Letter to the Editor

A reader responds to ACP Hospitalist's story on copying and pasting in EHRs.


Your article “EHRs: Don't forget to edit “ (ACP Hospitalist, April 2013) nicely described some of the newer problems that have surfaced with the increasing use of electronic health records (EHRs). While the author did a good job of reviewing the clinical and practical issues that may result from excessive use of the “copy-and-paste” and “copy-forward” functions and the importance of reviewing notes to make sure the final product is accurate, I believe she omitted two important points.

First, progress notes that contain sections copied from prior days may negatively impact hospital reimbursement. Many hospitals are required to submit clinical reviews to insurance companies on a daily basis via their case management or utilization review department. In doing so, case managers rely on the progress notes to “tell the story” of why the patient remains in the hospital. A note with information copied from a prior day may present a significant challenge for the case manager. For example, at my hospital, ventilator settings were listed for a patient who had been extubated three days before the date of the progress note.
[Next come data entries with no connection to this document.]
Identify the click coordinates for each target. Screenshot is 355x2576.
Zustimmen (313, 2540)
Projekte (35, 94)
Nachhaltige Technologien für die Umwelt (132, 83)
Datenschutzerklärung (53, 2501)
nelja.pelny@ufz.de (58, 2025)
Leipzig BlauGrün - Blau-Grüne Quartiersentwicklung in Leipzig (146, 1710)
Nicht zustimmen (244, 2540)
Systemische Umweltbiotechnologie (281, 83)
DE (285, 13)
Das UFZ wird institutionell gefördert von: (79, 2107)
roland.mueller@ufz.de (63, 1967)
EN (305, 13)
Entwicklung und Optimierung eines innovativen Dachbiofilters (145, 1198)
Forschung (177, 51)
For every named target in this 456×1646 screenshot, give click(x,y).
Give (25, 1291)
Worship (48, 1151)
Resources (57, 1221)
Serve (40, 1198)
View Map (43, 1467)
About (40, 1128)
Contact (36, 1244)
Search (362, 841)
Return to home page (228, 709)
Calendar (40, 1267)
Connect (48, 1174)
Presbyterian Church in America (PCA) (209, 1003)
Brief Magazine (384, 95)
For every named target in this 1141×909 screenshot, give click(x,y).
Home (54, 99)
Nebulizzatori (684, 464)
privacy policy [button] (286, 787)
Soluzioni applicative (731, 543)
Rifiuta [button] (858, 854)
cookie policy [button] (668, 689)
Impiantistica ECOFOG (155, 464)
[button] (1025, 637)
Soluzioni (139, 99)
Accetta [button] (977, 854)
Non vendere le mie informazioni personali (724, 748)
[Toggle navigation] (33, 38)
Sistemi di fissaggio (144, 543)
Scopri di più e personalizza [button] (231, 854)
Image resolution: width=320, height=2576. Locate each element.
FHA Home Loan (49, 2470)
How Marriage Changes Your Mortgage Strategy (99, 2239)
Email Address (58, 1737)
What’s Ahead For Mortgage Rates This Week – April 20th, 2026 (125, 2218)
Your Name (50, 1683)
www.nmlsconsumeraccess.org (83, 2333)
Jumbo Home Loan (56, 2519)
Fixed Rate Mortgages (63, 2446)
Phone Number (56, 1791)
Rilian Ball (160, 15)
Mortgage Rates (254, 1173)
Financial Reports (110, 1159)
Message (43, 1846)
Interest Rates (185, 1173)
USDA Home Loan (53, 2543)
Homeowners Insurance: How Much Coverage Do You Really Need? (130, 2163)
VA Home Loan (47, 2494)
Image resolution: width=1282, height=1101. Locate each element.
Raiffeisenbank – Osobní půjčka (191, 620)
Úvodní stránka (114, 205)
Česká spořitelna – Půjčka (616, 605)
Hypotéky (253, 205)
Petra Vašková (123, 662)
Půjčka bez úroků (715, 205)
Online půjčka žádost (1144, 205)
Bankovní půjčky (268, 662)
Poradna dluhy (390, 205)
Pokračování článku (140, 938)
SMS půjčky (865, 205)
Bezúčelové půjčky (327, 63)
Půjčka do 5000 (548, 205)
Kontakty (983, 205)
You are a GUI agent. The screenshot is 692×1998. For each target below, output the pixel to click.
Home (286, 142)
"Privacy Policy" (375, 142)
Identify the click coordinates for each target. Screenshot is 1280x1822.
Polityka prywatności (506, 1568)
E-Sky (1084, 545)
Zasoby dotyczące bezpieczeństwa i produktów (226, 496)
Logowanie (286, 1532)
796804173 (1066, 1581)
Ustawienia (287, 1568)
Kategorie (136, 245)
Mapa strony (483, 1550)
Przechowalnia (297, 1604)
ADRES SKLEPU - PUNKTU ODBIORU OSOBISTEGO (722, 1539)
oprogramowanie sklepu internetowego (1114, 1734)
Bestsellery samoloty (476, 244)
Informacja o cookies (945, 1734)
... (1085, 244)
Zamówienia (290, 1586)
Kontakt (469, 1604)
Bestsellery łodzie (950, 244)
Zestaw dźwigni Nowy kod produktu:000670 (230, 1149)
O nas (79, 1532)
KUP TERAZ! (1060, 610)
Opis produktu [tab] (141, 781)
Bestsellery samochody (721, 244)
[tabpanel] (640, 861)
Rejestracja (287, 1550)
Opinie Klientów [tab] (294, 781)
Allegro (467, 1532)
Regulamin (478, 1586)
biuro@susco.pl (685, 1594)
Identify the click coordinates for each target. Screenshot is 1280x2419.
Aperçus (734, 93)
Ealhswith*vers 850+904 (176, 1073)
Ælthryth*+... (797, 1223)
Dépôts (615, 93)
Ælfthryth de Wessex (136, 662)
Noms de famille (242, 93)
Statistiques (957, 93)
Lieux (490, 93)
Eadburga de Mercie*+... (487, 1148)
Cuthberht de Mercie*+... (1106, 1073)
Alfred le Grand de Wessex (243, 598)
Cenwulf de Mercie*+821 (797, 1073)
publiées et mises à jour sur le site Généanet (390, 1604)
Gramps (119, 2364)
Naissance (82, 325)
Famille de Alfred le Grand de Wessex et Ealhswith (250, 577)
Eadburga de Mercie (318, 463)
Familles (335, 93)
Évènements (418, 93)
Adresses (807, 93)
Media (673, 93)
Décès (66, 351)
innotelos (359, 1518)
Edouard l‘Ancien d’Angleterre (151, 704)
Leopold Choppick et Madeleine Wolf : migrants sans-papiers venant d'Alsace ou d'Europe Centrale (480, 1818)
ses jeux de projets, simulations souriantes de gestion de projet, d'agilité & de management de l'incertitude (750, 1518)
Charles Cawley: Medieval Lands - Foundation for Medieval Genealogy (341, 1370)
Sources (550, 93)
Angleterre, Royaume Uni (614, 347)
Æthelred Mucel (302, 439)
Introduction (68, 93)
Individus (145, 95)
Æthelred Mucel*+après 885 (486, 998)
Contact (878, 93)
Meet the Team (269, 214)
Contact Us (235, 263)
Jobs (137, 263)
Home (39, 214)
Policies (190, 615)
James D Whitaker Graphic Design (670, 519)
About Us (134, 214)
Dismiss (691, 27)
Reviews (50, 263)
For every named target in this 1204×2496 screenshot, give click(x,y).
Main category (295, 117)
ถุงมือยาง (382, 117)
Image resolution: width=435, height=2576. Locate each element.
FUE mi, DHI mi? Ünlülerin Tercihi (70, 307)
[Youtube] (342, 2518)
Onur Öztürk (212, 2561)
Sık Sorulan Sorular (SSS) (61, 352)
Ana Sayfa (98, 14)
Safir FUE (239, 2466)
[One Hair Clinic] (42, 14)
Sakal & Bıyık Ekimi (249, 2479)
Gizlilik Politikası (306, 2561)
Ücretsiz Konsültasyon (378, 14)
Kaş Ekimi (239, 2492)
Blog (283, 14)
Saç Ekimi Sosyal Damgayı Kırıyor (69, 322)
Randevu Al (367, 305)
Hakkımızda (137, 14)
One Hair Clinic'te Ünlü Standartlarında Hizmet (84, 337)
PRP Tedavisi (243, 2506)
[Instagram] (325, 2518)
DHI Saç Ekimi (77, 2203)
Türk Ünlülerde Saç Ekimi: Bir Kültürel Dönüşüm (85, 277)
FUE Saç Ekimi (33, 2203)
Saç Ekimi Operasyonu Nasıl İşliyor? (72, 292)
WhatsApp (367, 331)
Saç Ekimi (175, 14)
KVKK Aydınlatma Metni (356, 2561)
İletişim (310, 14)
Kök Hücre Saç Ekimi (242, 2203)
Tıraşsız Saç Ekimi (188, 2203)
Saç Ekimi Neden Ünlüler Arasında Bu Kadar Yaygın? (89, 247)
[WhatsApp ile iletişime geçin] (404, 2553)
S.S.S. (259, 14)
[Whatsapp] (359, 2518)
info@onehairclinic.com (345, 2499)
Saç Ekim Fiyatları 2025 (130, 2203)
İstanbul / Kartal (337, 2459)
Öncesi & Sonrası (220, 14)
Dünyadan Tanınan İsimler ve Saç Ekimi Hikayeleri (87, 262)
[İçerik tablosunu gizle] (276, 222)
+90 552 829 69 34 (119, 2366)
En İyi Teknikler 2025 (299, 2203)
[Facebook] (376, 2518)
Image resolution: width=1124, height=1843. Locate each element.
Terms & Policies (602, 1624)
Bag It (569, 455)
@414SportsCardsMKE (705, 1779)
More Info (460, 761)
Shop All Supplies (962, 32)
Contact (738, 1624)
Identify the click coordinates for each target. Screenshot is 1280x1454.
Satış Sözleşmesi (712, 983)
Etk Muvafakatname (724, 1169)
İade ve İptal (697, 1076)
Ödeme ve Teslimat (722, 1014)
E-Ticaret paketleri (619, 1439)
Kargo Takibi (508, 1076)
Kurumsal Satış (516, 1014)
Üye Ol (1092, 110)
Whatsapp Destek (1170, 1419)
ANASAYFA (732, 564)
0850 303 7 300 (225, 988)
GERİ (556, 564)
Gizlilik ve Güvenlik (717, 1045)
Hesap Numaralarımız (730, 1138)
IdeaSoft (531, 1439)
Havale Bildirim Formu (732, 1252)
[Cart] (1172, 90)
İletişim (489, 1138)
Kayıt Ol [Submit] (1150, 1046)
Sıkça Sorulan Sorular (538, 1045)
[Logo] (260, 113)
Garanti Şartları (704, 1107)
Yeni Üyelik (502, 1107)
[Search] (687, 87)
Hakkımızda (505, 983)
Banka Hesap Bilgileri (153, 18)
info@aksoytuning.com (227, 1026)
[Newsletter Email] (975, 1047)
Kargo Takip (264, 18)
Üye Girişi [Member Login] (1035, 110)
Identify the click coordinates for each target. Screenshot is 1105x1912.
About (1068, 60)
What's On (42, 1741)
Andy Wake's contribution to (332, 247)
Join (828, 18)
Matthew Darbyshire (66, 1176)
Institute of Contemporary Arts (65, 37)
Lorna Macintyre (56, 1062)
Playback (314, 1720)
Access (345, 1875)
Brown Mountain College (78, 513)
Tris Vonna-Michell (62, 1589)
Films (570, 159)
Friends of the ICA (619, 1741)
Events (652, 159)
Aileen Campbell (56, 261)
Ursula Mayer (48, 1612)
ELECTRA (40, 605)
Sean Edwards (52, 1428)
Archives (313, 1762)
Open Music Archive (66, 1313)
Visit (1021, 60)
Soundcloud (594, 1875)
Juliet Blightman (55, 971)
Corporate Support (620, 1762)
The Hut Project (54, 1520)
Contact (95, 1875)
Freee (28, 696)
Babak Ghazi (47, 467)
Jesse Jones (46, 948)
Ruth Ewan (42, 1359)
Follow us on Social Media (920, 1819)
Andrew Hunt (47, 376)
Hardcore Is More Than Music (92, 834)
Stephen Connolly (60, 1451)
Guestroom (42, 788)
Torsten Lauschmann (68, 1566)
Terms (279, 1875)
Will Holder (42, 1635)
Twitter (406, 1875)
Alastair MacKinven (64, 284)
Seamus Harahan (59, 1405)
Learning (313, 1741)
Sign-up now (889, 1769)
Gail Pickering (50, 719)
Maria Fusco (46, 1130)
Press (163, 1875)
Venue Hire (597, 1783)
Daily progress notes can be invaluable in demonstrating the medical necessity of ongoing care for a hospitalized patient. If elements of the progress notes are copied from day to day, this makes the determination of ongoing medical necessity very challenging—and possibly delays payment for otherwise medically necessary care.

Second, progress notes with copied elements may pose a medicolegal risk. Since malpractice cases often occur far after the fact, the medical record is sometimes all that is concrete about a particular patient's care. In cases where documentation is copied and, more importantly, not edited, this may raise the level of risk by not accurately documenting the events that occurred in the care of the patient on whose behalf the malpractice case may be filed.

It is clear that physicians all need to do a better job of documenting accurately and clearly. When EHRs became more popular, it was thought that these issues would “go away.” However, what seems to have occurred is that EHRs have only created a new set of problems to overcome. The author did a great job of introducing the problems that may exist with inappropriate use of EHRs, but deeper issues may surface as time passes.